Il capitano Evans arriva a porsi la domanda se quello che prova non sia frutto di una pazzia improvvisa, provocata dall’impossibilità del proprio cervello di elaborare e rendere comprensibili esperienze profondamente estranee. Ma non appena il processo di adattamento al mondo alieno si conclude, la nuova realtà, in cui musica e luci cangianti si amalgamano in un tutto inestricabile, si rivela in tutta la sua magnificenza e diventa finalmente comprensibile alla mente umana.

Proprio quando il contatto con le silfidi del pianeta diventa più intimo, carnale, i soccorsi arrivano e prelevano il nostro uomo. Tuttavia il ritorno alla vecchia normalità non è più possibile e lo sventurato protagonista, incapace di sopportare il “rumore” mentale, cacofonico e crescente con l’avvicinarsi alla Terra, sfida la sorte e prende l’unica decisione per lui concepibile.

Un racconto sorprendente per profondità e introspezione psicologica, che raggiunge, in un numero limitato di pagine dall’alto valore estetico, un apice evocativo se non unico sicuramente memorabile nella produzione del menestrello di San Francisco.

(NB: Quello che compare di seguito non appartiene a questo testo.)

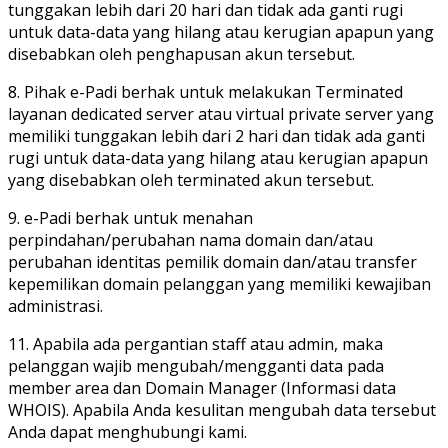
tunggakan lebih dari 20 hari dan tidak ada ganti rugi
untuk data-data yang hilang atau kerugian apapun yang
disebabkan oleh penghapusan akun tersebut.
8. Pihak e-Padi berhak untuk melakukan Terminated
layanan dedicated server atau virtual private server yang
memiliki tunggakan lebih dari 2 hari dan tidak ada ganti
rugi untuk data-data yang hilang atau kerugian apapun
yang disebabkan oleh terminated akun tersebut.
9. e-Padi berhak untuk menahan
perpindahan/perubahan nama domain dan/atau
perubahan identitas pemilik domain dan/atau transfer
kepemilikan domain pelanggan yang memiliki kewajiban
administrasi.
11. Apabila ada pergantian staff atau admin, maka
pelanggan wajib mengubah/mengganti data pada
member area dan Domain Manager (Informasi data
WHOIS). Apabila Anda kesulitan mengubah data tersebut
Anda dapat menghubungi kami.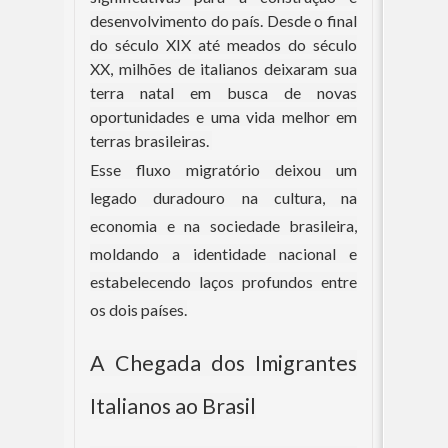
desenvolvimento do país. Desde o final
do século XIX até meados do século
XX, milhões de italianos deixaram sua
terra natal em busca de novas
oportunidades e uma vida melhor em
terras brasileiras.
Esse fluxo migratório deixou um
legado duradouro na cultura, na
economia e na sociedade brasileira,
moldando a identidade nacional e
estabelecendo laços profundos entre
os dois países.
A Chegada dos Imigrantes
Italianos ao Brasil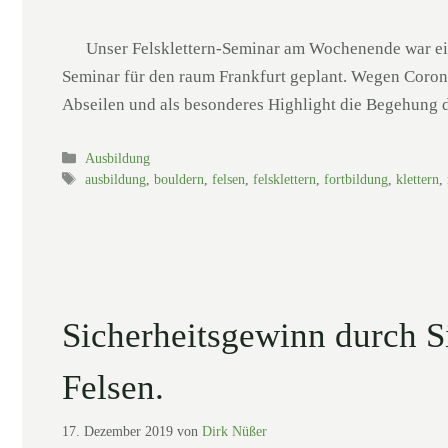
Unser Felsklettern-Seminar am Wochenende war ein t
Seminar für den raum Frankfurt geplant. Wegen Corona
Abseilen und als besonderes Highlight die Begehung 
Kategorien
Ausbildung
Schlagwörter
ausbildung
,
bouldern
,
felsen
,
felsklettern
,
fortbildung
,
klettern
,
Sicherheitsgewinn durch S
Felsen.
17. Dezember 2019
von
Dirk Nüßer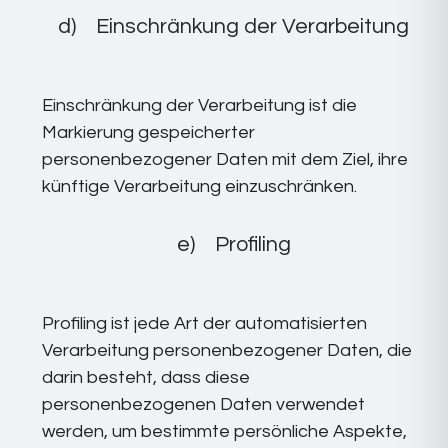
d) Einschränkung der Verarbeitung
Einschränkung der Verarbeitung ist die
Markierung gespeicherter
personenbezogener Daten mit dem Ziel, ihre
künftige Verarbeitung einzuschränken.
e) Profiling
Profiling ist jede Art der automatisierten
Verarbeitung personenbezogener Daten, die
darin besteht, dass diese
personenbezogenen Daten verwendet
werden, um bestimmte persönliche Aspekte,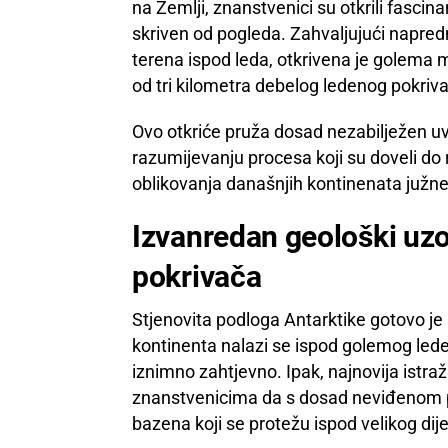
na Zemlji, znanstvenici su otkrili fascina
skriven od pogleda. Zahvaljujući napred
terena ispod leda, otkrivena je golema m
od tri kilometra debelog ledenog pokriv
Ovo otkriće pruža dosad nezabilježen uv
razumijevanju procesa koji su doveli d
oblikovanja današnjih kontinenata južn
Izvanredan geološki uzo
pokrivača
Stjenovita podloga Antarktike gotovo je 
kontinenta nalazi se ispod golemog lede
iznimno zahtjevno. Ipak, najnovija istr
znanstvenicima da s dosad neviđenom pr
bazena koji se protežu ispod velikog di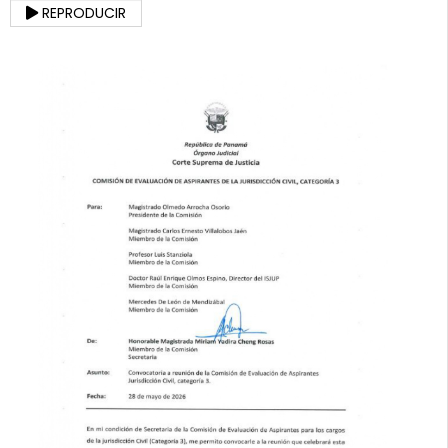
REPRODUCIR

Copertina del numero di agosto della rivista Startling Stories (1952), firmata Earle K. Bergey

“Noise” (conosciuto anche come “Music of the Spheres”) vide la luce nell’agosto 1952 sulla rivista Startling Stories diretta da Samuel Mines, alla fine di un lungo periodo, iniziato nel 1945 con la pubblicazione di “The World-Thinker” su Thrilling Wonder Stories; un lasso di tempo sicuramente fecondo, soprattutto per quanto riguarda la produzione di lunghezza media e breve, durante il quale Vance sperimentò (non senza fallimenti) e si fece le ossa nel competitivo mondo dell’editoria statunitense. Il romanzo Big Planet (uscito nel settembre 1952, sempre su Startling Stories), inaugurò una nuova fase della sua carriera letteraria, più matura e ben più ricca di soddisfazioni, soprattutto economiche. Purtroppo i primi anni da scrittore non lasciarono un buon ricordo nella memoria del grande Jack il quale, in varie occasioni a partire da un’intervista del 1976[ii], ammise di trovare imbarazzante ripensare a quell’epoca, considerata una specie di apprendistato su cui sarebbe preferibile stendere un velo pietoso.

Da notare che nello stesso numero di Startling Stories c’è anche la prima versione di un lavoro di un altro eccezionale affabulatore della fantascienza, Philip J. Farmer, destinato a far parlare di sé, e molto: “The Lovers”.

 

Edizioni italiane di “Noise” (1952):

“Rumore” in Storie dello spazio esterno (Grandi Opere Nord #8, a cura di Sandro Pergameno), Editrice Nord 1982, traduzione di Roberta Rambelli.

“Rumore” in Alieni nella notte (Nova SF #17, a cura di Ugo Malaguti), Perseo Libri 1989, traduzione di Stefano Carducci.

 

[i] Michael Andre-Driussi, Handbook of Vance Space. Everyman’s Guide to the Planets of the Alastor Cluster, the Gaean Reach, the Oikumene, and other exotic sectors from the Science Fiction of Jack Vance, Albany, 2014.

[ii] Si veda a proposito: Peter Close, “Fantasms, Magics, and Unfamiliar Sciences: The Early Fiction of Jack Vance, 1945-50”, in Jack Vance (Writers of the 21st Century), a cura di Tim Underwood e Chuck Miller, New York, 1980, pp. 23-65.